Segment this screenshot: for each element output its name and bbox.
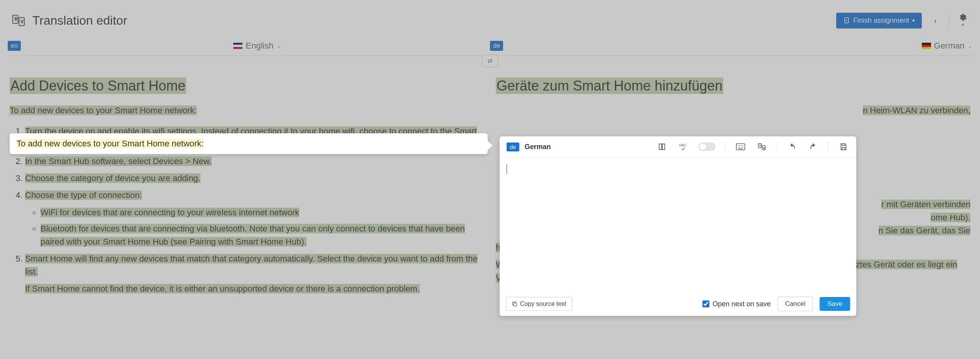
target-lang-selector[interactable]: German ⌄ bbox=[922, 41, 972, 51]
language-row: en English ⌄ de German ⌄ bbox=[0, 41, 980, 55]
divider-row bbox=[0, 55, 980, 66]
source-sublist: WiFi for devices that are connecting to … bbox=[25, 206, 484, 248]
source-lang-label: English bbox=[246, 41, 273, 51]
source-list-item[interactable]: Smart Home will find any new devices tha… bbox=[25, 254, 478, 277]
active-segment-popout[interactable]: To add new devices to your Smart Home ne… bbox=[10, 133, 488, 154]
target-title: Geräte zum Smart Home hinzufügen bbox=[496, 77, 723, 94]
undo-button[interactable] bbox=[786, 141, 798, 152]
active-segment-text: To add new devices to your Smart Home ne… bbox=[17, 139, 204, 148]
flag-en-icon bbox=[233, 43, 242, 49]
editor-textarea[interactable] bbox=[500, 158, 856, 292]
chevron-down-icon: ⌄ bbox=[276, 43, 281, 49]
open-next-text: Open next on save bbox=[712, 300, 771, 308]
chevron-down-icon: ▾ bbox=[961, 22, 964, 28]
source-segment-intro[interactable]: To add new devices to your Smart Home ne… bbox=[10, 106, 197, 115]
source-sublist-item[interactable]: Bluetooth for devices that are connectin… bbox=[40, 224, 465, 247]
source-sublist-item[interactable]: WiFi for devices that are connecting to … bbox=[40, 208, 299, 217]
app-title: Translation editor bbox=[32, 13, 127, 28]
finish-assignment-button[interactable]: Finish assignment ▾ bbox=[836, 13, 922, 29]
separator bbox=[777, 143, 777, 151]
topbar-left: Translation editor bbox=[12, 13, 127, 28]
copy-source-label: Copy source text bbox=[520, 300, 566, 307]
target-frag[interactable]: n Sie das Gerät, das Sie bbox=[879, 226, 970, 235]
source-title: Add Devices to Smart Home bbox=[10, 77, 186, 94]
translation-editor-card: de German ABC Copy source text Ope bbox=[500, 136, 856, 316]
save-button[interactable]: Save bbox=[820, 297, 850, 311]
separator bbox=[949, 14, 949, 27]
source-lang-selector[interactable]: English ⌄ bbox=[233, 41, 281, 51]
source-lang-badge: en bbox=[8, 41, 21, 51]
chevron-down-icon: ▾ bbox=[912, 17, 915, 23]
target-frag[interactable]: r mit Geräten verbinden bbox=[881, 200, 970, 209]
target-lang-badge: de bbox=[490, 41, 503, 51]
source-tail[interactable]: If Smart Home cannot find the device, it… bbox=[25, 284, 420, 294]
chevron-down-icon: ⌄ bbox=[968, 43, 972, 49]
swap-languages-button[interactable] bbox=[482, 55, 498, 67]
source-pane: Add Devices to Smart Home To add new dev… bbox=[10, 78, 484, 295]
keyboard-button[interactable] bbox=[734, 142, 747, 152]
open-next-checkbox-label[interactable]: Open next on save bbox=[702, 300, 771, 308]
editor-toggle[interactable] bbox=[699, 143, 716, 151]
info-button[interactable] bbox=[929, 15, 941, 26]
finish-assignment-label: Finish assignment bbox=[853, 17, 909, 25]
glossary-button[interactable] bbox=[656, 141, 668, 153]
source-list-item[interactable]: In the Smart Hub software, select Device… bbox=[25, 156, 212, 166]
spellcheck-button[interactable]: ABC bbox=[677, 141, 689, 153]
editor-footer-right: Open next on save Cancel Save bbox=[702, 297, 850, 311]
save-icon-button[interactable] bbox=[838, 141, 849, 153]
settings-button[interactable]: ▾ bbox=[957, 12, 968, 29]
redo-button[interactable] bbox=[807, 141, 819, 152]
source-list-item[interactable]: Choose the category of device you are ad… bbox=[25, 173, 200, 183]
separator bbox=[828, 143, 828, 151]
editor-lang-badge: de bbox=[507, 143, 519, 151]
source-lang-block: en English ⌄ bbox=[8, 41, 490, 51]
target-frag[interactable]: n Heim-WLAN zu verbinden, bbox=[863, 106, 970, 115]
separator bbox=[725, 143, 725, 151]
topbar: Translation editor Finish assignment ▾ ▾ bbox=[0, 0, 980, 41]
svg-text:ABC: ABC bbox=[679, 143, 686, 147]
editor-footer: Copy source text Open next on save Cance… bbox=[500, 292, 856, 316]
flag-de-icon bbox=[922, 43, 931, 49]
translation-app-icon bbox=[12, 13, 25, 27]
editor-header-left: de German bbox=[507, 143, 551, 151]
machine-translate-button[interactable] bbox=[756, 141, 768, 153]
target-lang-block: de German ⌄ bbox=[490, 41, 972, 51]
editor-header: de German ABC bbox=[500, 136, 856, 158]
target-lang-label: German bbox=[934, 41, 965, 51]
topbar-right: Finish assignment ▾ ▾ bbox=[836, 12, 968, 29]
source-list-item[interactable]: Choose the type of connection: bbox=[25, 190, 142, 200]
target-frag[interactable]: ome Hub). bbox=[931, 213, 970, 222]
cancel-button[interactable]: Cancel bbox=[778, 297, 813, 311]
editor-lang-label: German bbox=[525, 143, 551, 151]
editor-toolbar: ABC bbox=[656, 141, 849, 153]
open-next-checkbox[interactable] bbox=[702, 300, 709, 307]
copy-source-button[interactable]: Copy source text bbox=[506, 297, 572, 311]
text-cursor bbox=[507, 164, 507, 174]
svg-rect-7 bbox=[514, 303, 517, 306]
------------------------------------------------
**Assignment**
Keep only those lines of the records that hold "frag", and return them.

**Response area**
target-frag[interactable]: n Sie das Gerät, das Sie bbox=[879, 226, 970, 235]
target-frag[interactable]: r mit Geräten verbinden bbox=[881, 200, 970, 209]
target-frag[interactable]: n Heim-WLAN zu verbinden, bbox=[863, 106, 970, 115]
target-frag[interactable]: ome Hub). bbox=[931, 213, 970, 222]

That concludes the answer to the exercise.